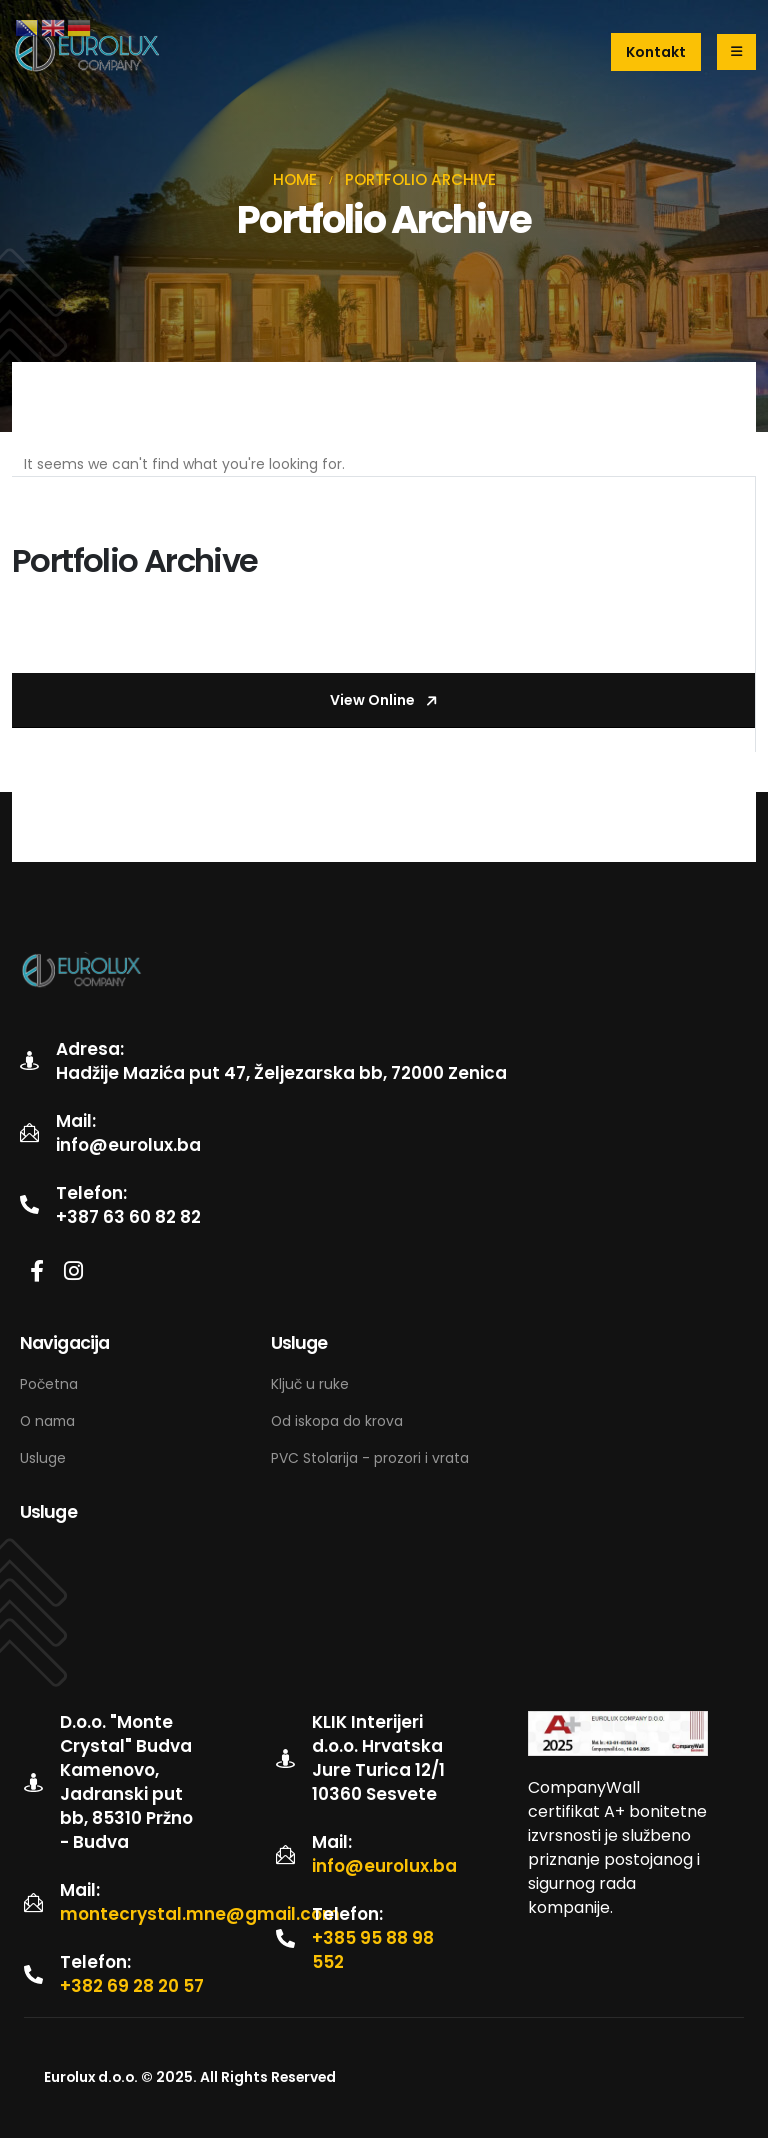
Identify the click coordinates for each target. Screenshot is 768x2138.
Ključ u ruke (312, 1384)
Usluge (43, 1458)
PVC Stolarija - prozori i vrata (370, 1458)
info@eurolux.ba (128, 1145)
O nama (47, 1421)
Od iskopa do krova (337, 1421)
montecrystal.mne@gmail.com (200, 1914)
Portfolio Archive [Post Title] (135, 560)
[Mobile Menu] (736, 52)
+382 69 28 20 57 (132, 1986)
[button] (656, 51)
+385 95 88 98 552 (373, 1950)
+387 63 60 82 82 (128, 1217)
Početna (49, 1384)
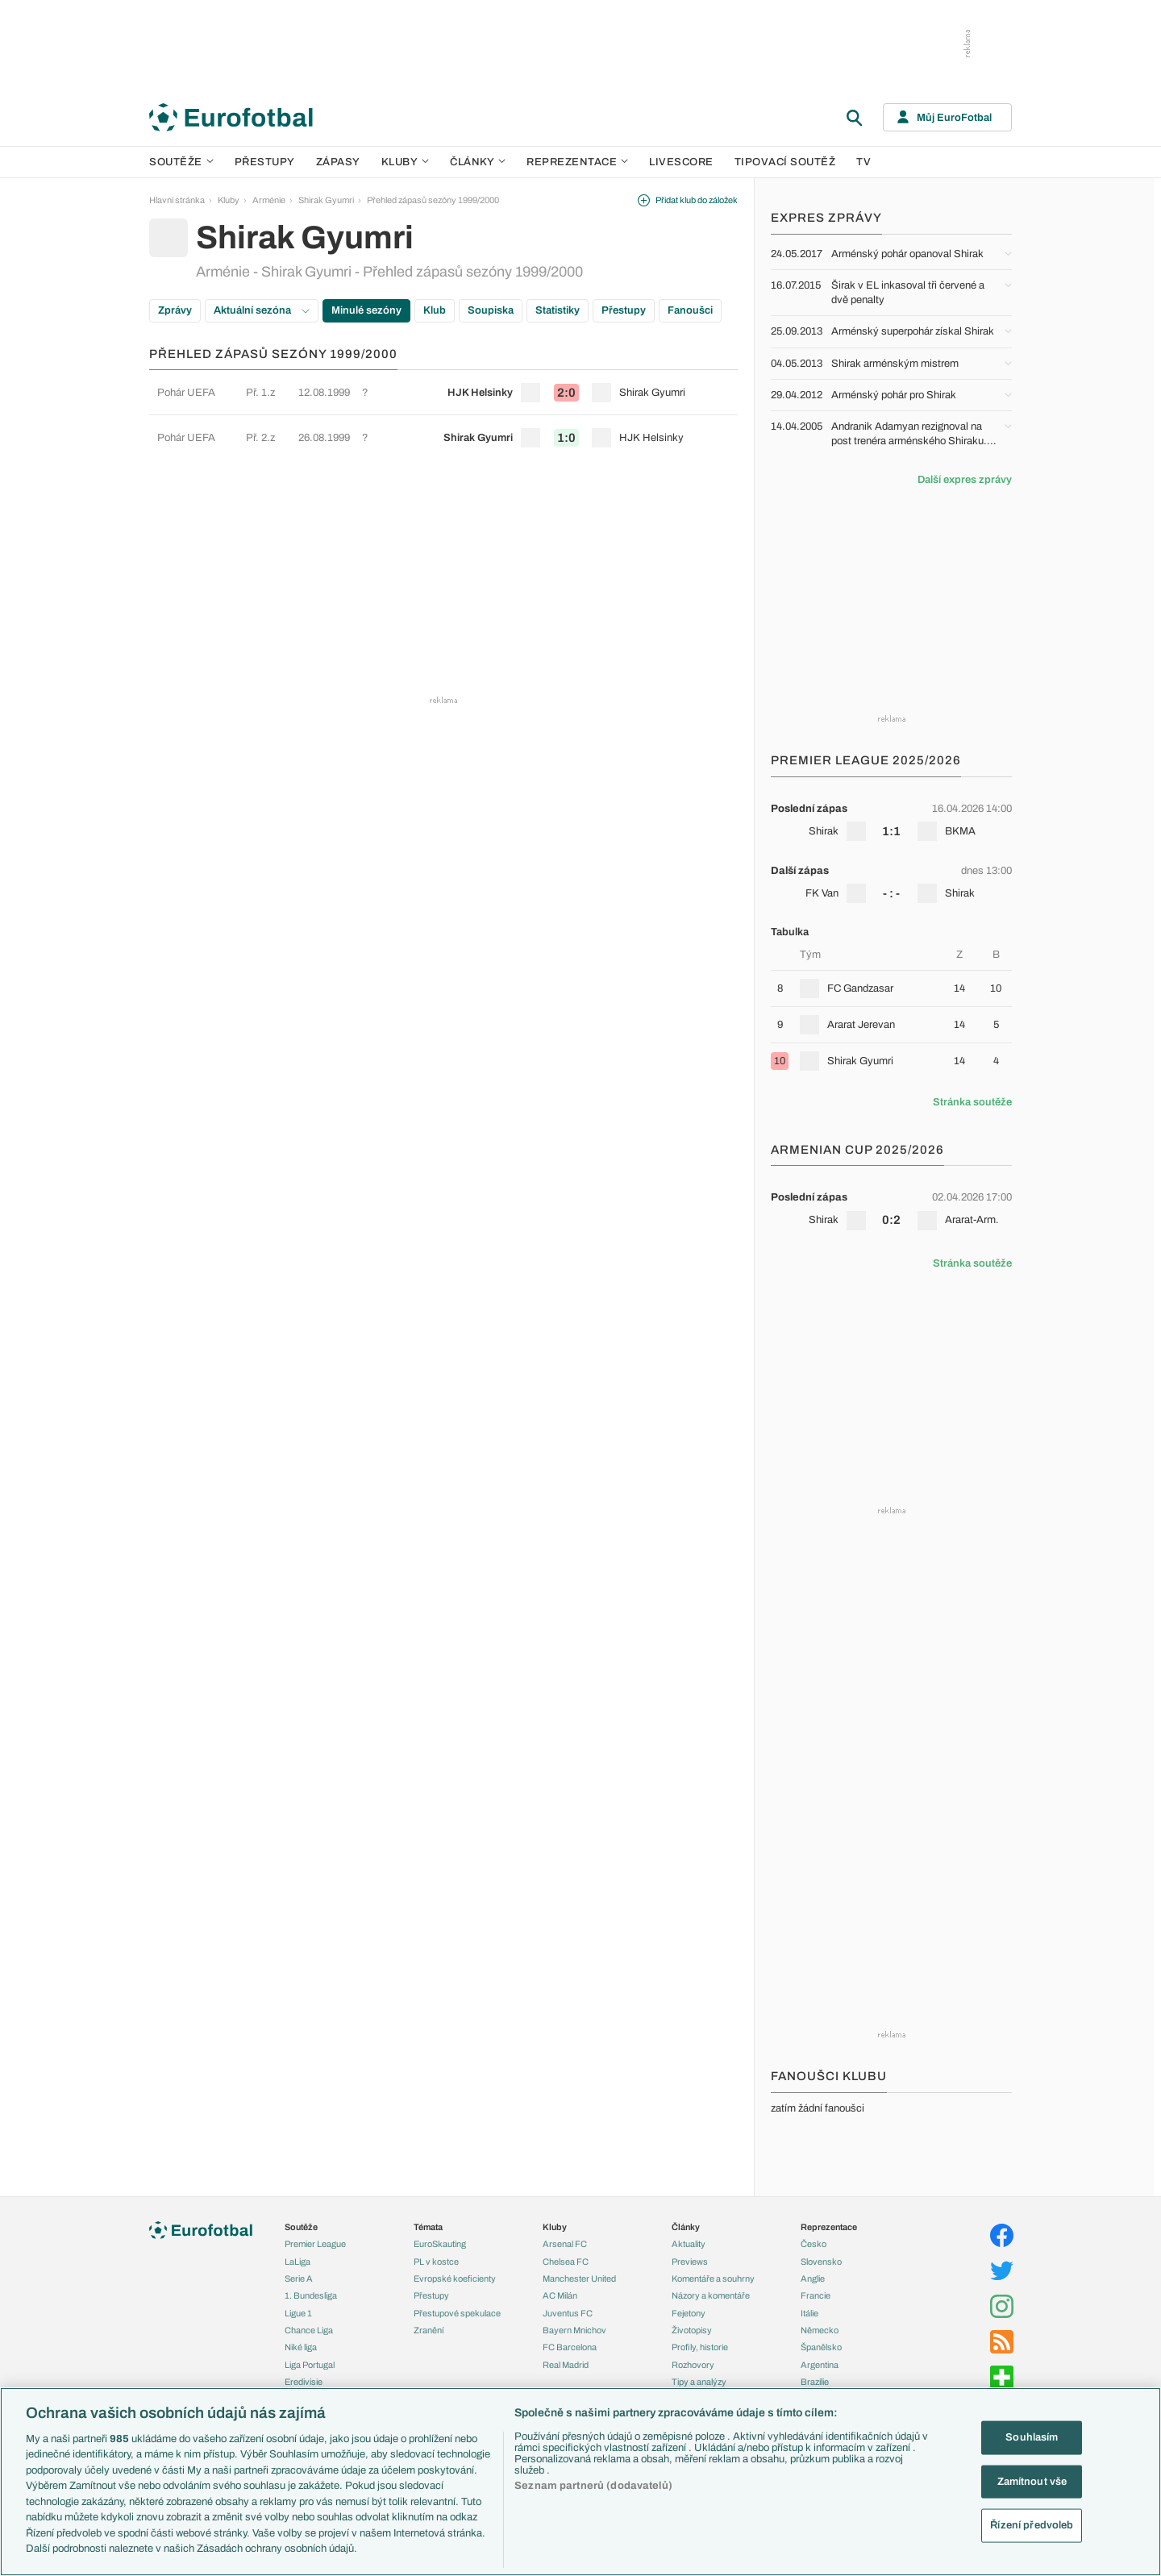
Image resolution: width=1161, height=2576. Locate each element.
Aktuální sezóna (262, 310)
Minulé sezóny (366, 310)
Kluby (405, 162)
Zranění (428, 2330)
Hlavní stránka (177, 200)
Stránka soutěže (972, 1102)
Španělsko (821, 2347)
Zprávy (175, 310)
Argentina (819, 2365)
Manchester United (579, 2278)
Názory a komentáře (711, 2295)
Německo (819, 2330)
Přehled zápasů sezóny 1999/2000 (433, 200)
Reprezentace (577, 162)
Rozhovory (693, 2365)
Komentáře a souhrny (713, 2278)
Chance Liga (309, 2330)
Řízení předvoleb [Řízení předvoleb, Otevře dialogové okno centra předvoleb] (1031, 2525)
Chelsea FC (566, 2261)
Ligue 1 (298, 2313)
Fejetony (688, 2313)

----------------------------------------

■ Exercise description
Copy each line from the data above that includes "sezóny".

■ Answer to the problem
Minulé sezóny (366, 310)
Přehled zápasů sezóny 1999/2000 (433, 200)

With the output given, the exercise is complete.